Dell’istituto fa parte il cantautore e scrittore Cristino Wapichana. Un suo libro era presente all’edizione del 2015 della “Fiera del libro per ragazzi” di Bologna.

https://www.facebook.com/cristino.wapichana?fref=ts

Radio Yandê

Creata da tre amici, è la prima radio indigena online del Brasile. Diffonde la cultura indigena con enfasi in canzoni e suoni prodotti attualmente da membri delle più svariate etnie.

http://radioyande.com

Premio Pipa

Al prestigioso premio di arte contemporanea, quest’anno hanno partecipato tre indigeni. Due di loro si sono aggiudicati i premi che erano previsti per il primo e il secondo classificato della votazione on-line.

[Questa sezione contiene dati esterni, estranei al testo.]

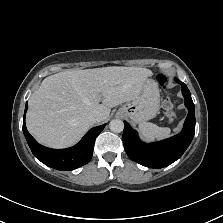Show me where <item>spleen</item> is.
Listing matches in <instances>:
<instances>
[{"label":"spleen","mask_w":223,"mask_h":223,"mask_svg":"<svg viewBox=\"0 0 223 223\" xmlns=\"http://www.w3.org/2000/svg\"><path fill=\"white\" fill-rule=\"evenodd\" d=\"M139 129L146 141L156 139H163L170 136V128L159 127L156 124L149 122H142L139 124ZM176 131L178 128L175 129Z\"/></svg>","instance_id":"obj_1"}]
</instances>
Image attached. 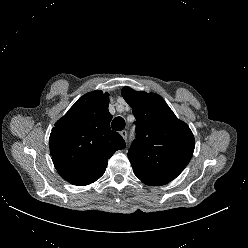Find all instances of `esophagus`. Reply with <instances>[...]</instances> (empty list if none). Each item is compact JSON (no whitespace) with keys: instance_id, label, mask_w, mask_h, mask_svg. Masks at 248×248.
Wrapping results in <instances>:
<instances>
[{"instance_id":"34e87169","label":"esophagus","mask_w":248,"mask_h":248,"mask_svg":"<svg viewBox=\"0 0 248 248\" xmlns=\"http://www.w3.org/2000/svg\"><path fill=\"white\" fill-rule=\"evenodd\" d=\"M120 135L122 136V138L126 141L127 140V135H128V132L126 130H123L120 132Z\"/></svg>"}]
</instances>
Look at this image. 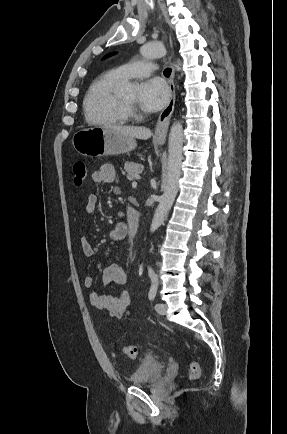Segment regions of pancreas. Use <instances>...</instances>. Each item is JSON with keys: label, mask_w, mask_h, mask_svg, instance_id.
Segmentation results:
<instances>
[{"label": "pancreas", "mask_w": 287, "mask_h": 434, "mask_svg": "<svg viewBox=\"0 0 287 434\" xmlns=\"http://www.w3.org/2000/svg\"><path fill=\"white\" fill-rule=\"evenodd\" d=\"M143 166L134 162H126L124 165V169L127 172V179L132 181L134 178L139 176L142 172Z\"/></svg>", "instance_id": "obj_1"}]
</instances>
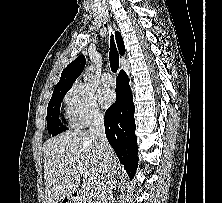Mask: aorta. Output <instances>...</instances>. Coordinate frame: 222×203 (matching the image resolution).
<instances>
[{
	"instance_id": "obj_1",
	"label": "aorta",
	"mask_w": 222,
	"mask_h": 203,
	"mask_svg": "<svg viewBox=\"0 0 222 203\" xmlns=\"http://www.w3.org/2000/svg\"><path fill=\"white\" fill-rule=\"evenodd\" d=\"M94 71V66L93 65H90L85 74H84V81H87L88 80V77L91 75V73Z\"/></svg>"
}]
</instances>
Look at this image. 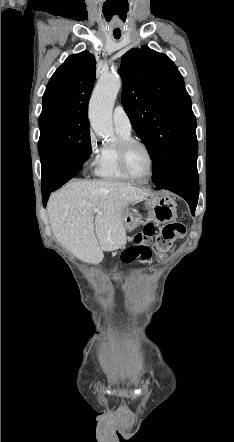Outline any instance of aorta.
I'll return each instance as SVG.
<instances>
[{
  "label": "aorta",
  "instance_id": "1",
  "mask_svg": "<svg viewBox=\"0 0 234 442\" xmlns=\"http://www.w3.org/2000/svg\"><path fill=\"white\" fill-rule=\"evenodd\" d=\"M122 81L119 75L102 76L91 97L89 120L94 132L105 139L114 140L112 110Z\"/></svg>",
  "mask_w": 234,
  "mask_h": 442
}]
</instances>
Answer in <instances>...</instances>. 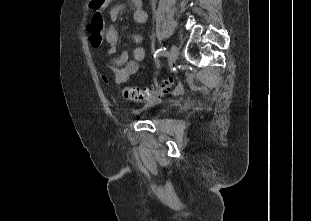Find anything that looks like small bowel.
Masks as SVG:
<instances>
[{
    "mask_svg": "<svg viewBox=\"0 0 311 221\" xmlns=\"http://www.w3.org/2000/svg\"><path fill=\"white\" fill-rule=\"evenodd\" d=\"M131 6L133 7V19L136 23L144 24L147 22L148 16L142 9L141 0H131ZM124 6L119 4L113 6L109 11V16L112 24L109 26L105 33L106 42L109 45L108 55L113 54L116 51L119 41V33L114 25L121 15ZM100 8H98V11ZM133 40L136 43V47L133 49V59H129L128 52L124 51L119 56L113 58L111 62V70L114 75V82L116 84H122L128 80V78L135 74L140 67V62L145 59L146 50L143 46L144 37L140 34L133 36ZM104 81L108 82V79L104 76Z\"/></svg>",
    "mask_w": 311,
    "mask_h": 221,
    "instance_id": "c3829d8e",
    "label": "small bowel"
}]
</instances>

http://www.premiopipa.com/pag/votar-no-pipa-online/

Ultimissime dal Brasile

Sorprendente, almeno dal mio punto di vista, è la notizia che varie comunità indigene degli Stati di Roraima, Bahia, Mato Grosso do Sul, hanno deciso di autorealizzare il controllo, la sicurezza e la protezione delle proprie terre. Ciò che rende la loro decisione storica è il fatto che gli indigeni hanno coinvolto le istituzioni; così la formazione dei vigilanti sta avvenendo attraverso gli organi federali e regionali preposti. Oltre che alla formazione degli agenti di sicurezza, i corsi di addestramento, già iniziati, servono anche per far giungere le istanze indigene al governo, stimolando così il dialogo fra Stato, popoli e organizzazioni indigene. D’accordo con i leader coinvolti nella formazione dei vigilanti, i corsi rappresentato un passo importante verso il consolidamento dell’autonomia nel controllo e salvaguardia dei territori indigeni. Ancora da Roraima, attraverso progetti innovativi, il Consiglio Indigeno di Roraima sta mandando suggerimenti a tutto il Brasile per quanto riguarda la produzione di prodotti agricoli senza utilizzare veleni, e l’allevamento del bestiame senza distruggere l’ambiente. Addirittura ha iniziato un progetto per trasformare la forza del vento in energia.

Domenica due ottobre ci sono state le elezioni in Brasile, per scegliere sindaci e consiglieri comunali. Moltissimi gli indios eletti, fra cui un sindaco di origini ashaninka. Nutriamo la speranza che in un futuro non troppo lontano gli indios eletti in tutte le regioni del Brasile possano far parte di un fronte parlamentare indigeno.